_Task prompt_: Each record must be printed again exactly as given.

Stored data entries:

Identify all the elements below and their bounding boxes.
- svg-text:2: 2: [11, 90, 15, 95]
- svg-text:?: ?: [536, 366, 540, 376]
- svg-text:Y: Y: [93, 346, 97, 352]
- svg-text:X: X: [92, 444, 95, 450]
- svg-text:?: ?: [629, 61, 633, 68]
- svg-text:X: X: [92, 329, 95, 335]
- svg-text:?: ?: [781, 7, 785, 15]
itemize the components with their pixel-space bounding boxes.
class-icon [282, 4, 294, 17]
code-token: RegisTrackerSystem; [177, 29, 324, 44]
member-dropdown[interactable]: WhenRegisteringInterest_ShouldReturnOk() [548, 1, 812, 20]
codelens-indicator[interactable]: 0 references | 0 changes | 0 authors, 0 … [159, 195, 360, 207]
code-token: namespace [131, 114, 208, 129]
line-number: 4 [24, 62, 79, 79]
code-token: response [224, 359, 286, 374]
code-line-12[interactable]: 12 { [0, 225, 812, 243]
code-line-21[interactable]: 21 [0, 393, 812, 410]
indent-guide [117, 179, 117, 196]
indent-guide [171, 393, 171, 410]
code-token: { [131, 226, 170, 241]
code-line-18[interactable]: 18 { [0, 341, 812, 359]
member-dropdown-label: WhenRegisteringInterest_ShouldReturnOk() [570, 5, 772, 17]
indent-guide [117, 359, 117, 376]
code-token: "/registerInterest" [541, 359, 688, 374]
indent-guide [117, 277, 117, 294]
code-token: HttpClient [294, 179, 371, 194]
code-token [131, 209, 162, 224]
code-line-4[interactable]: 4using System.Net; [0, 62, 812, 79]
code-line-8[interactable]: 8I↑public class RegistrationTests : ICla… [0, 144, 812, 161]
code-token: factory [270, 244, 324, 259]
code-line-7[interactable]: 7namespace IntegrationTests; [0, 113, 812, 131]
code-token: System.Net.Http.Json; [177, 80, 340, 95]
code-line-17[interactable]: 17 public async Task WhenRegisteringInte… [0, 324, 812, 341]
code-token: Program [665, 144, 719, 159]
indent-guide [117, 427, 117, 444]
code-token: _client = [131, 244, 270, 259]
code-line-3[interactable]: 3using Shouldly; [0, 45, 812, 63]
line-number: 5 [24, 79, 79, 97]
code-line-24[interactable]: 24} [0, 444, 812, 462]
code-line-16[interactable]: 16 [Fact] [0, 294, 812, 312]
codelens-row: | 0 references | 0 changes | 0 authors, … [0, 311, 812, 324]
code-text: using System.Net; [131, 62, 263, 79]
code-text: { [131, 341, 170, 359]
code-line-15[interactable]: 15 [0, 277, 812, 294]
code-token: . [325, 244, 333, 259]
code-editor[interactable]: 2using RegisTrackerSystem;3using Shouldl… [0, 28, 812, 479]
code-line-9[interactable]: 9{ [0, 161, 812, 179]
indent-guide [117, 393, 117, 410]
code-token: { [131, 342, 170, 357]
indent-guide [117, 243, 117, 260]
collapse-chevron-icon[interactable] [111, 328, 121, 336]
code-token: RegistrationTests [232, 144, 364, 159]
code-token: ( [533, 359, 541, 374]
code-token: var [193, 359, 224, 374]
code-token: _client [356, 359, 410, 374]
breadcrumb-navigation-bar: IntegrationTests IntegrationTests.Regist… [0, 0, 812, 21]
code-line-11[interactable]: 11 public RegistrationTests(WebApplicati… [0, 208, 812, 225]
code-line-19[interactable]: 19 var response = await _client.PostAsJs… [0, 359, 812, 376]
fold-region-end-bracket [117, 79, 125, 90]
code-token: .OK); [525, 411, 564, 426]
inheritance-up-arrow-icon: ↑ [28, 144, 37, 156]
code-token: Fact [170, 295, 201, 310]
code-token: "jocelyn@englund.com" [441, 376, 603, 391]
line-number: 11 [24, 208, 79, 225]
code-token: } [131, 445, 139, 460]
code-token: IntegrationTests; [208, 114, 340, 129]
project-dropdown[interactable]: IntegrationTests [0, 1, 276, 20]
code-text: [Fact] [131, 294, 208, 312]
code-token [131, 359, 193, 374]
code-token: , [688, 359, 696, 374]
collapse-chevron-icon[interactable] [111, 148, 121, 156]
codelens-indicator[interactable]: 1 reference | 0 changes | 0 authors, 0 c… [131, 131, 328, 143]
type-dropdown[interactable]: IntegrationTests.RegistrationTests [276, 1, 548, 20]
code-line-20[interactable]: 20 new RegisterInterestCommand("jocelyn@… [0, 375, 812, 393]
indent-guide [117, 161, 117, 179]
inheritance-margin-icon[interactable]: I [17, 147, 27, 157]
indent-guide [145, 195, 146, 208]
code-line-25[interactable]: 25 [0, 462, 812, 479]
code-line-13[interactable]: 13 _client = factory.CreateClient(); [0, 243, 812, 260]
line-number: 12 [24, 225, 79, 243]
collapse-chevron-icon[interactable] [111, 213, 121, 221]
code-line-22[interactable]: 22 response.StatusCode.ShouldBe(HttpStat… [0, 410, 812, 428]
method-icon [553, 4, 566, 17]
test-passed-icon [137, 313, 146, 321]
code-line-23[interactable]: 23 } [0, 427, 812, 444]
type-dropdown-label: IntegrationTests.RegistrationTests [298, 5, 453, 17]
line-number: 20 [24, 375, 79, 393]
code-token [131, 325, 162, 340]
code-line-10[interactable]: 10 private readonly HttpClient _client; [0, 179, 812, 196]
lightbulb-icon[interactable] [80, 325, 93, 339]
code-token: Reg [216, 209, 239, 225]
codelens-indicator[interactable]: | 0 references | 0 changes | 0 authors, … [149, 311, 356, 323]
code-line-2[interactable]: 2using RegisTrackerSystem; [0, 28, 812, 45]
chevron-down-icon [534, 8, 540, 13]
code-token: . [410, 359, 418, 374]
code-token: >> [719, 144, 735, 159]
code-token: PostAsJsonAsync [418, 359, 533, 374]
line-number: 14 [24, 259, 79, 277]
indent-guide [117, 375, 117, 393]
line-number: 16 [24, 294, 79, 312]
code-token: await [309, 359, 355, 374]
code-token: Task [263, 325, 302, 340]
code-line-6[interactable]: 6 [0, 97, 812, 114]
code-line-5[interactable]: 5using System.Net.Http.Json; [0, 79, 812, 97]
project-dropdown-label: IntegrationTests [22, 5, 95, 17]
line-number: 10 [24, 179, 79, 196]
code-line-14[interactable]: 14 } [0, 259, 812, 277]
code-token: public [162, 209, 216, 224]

_Solution for this task_:
Identify all the elements below and their bounding boxes.
- svg-text:2: 2: [11, 90, 15, 95]
- svg-text:?: ?: [536, 366, 540, 376]
- svg-text:Y: Y: [93, 346, 97, 352]
- svg-text:X: X: [92, 444, 95, 450]
- svg-text:?: ?: [629, 61, 633, 68]
- svg-text:X: X: [92, 329, 95, 335]
- svg-text:?: ?: [781, 7, 785, 15]
itemize the components with their pixel-space bounding boxes.
class-icon [282, 4, 294, 17]
code-token: RegisTrackerSystem; [177, 29, 324, 44]
member-dropdown[interactable]: WhenRegisteringInterest_ShouldReturnOk() [548, 1, 812, 20]
codelens-indicator[interactable]: 0 references | 0 changes | 0 authors, 0 … [159, 195, 360, 207]
code-token: namespace [131, 114, 208, 129]
line-number: 4 [24, 62, 79, 79]
code-token: response [224, 359, 286, 374]
code-line-12[interactable]: 12 { [0, 225, 812, 243]
code-line-21[interactable]: 21 [0, 393, 812, 410]
indent-guide [117, 179, 117, 196]
indent-guide [171, 393, 171, 410]
code-token: { [131, 226, 170, 241]
code-line-18[interactable]: 18 { [0, 341, 812, 359]
member-dropdown-label: WhenRegisteringInterest_ShouldReturnOk() [570, 5, 772, 17]
indent-guide [117, 359, 117, 376]
code-token: "/registerInterest" [541, 359, 688, 374]
indent-guide [117, 277, 117, 294]
code-token: HttpClient [294, 179, 371, 194]
code-token [131, 209, 162, 224]
code-line-4[interactable]: 4using System.Net; [0, 62, 812, 79]
code-line-8[interactable]: 8I↑public class RegistrationTests : ICla… [0, 144, 812, 161]
code-token: factory [270, 244, 324, 259]
code-line-7[interactable]: 7namespace IntegrationTests; [0, 113, 812, 131]
code-token: System.Net.Http.Json; [177, 80, 340, 95]
code-line-17[interactable]: 17 public async Task WhenRegisteringInte… [0, 324, 812, 341]
code-token: Program [665, 144, 719, 159]
indent-guide [117, 427, 117, 444]
code-token: _client = [131, 244, 270, 259]
code-line-3[interactable]: 3using Shouldly; [0, 45, 812, 63]
line-number: 5 [24, 79, 79, 97]
code-line-24[interactable]: 24} [0, 444, 812, 462]
code-line-16[interactable]: 16 [Fact] [0, 294, 812, 312]
codelens-row: | 0 references | 0 changes | 0 authors, … [0, 311, 812, 324]
code-text: using System.Net; [131, 62, 263, 79]
code-text: { [131, 341, 170, 359]
code-line-15[interactable]: 15 [0, 277, 812, 294]
code-token: . [325, 244, 333, 259]
code-editor[interactable]: 2using RegisTrackerSystem;3using Shouldl… [0, 28, 812, 479]
code-line-9[interactable]: 9{ [0, 161, 812, 179]
indent-guide [117, 393, 117, 410]
code-token: { [131, 342, 170, 357]
indent-guide [117, 243, 117, 260]
collapse-chevron-icon[interactable] [111, 328, 121, 336]
code-token: RegistrationTests [232, 144, 364, 159]
code-token: ( [533, 359, 541, 374]
code-token: var [193, 359, 224, 374]
code-token: _client [356, 359, 410, 374]
breadcrumb-navigation-bar: IntegrationTests IntegrationTests.Regist… [0, 0, 812, 21]
code-line-11[interactable]: 11 public RegistrationTests(WebApplicati… [0, 208, 812, 225]
code-line-19[interactable]: 19 var response = await _client.PostAsJs… [0, 359, 812, 376]
fold-region-end-bracket [117, 79, 125, 90]
code-token: .OK); [525, 411, 564, 426]
inheritance-up-arrow-icon: ↑ [28, 144, 37, 156]
code-token: Fact [170, 295, 201, 310]
code-token: "jocelyn@englund.com" [441, 376, 603, 391]
line-number: 11 [24, 208, 79, 225]
code-token: } [131, 445, 139, 460]
code-token: IntegrationTests; [208, 114, 340, 129]
project-dropdown[interactable]: IntegrationTests [0, 1, 276, 20]
code-text: [Fact] [131, 294, 208, 312]
code-token [131, 359, 193, 374]
code-token: , [688, 359, 696, 374]
collapse-chevron-icon[interactable] [111, 148, 121, 156]
codelens-indicator[interactable]: 1 reference | 0 changes | 0 authors, 0 c… [131, 131, 328, 143]
type-dropdown[interactable]: IntegrationTests.RegistrationTests [276, 1, 548, 20]
code-line-20[interactable]: 20 new RegisterInterestCommand("jocelyn@… [0, 375, 812, 393]
indent-guide [117, 161, 117, 179]
inheritance-margin-icon[interactable]: I [17, 147, 27, 157]
indent-guide [145, 195, 146, 208]
code-line-25[interactable]: 25 [0, 462, 812, 479]
code-line-13[interactable]: 13 _client = factory.CreateClient(); [0, 243, 812, 260]
line-number: 12 [24, 225, 79, 243]
collapse-chevron-icon[interactable] [111, 213, 121, 221]
code-line-22[interactable]: 22 response.StatusCode.ShouldBe(HttpStat… [0, 410, 812, 428]
method-icon [553, 4, 566, 17]
test-passed-icon [137, 313, 146, 321]
code-line-23[interactable]: 23 } [0, 427, 812, 444]
type-dropdown-label: IntegrationTests.RegistrationTests [298, 5, 453, 17]
line-number: 20 [24, 375, 79, 393]
code-token [131, 325, 162, 340]
code-line-10[interactable]: 10 private readonly HttpClient _client; [0, 179, 812, 196]
lightbulb-icon[interactable] [80, 325, 93, 339]
code-token: Reg [216, 209, 239, 225]
codelens-indicator[interactable]: | 0 references | 0 changes | 0 authors, … [149, 311, 356, 323]
code-line-2[interactable]: 2using RegisTrackerSystem; [0, 28, 812, 45]
chevron-down-icon [534, 8, 540, 13]
code-token: . [410, 359, 418, 374]
code-token: >> [719, 144, 735, 159]
code-token: PostAsJsonAsync [418, 359, 533, 374]
line-number: 14 [24, 259, 79, 277]
indent-guide [117, 375, 117, 393]
line-number: 16 [24, 294, 79, 312]
code-token: await [309, 359, 355, 374]
code-token: Task [263, 325, 302, 340]
code-line-6[interactable]: 6 [0, 97, 812, 114]
code-line-5[interactable]: 5using System.Net.Http.Json; [0, 79, 812, 97]
project-dropdown-label: IntegrationTests [22, 5, 95, 17]
line-number: 10 [24, 179, 79, 196]
code-line-14[interactable]: 14 } [0, 259, 812, 277]
code-token: public [162, 209, 216, 224]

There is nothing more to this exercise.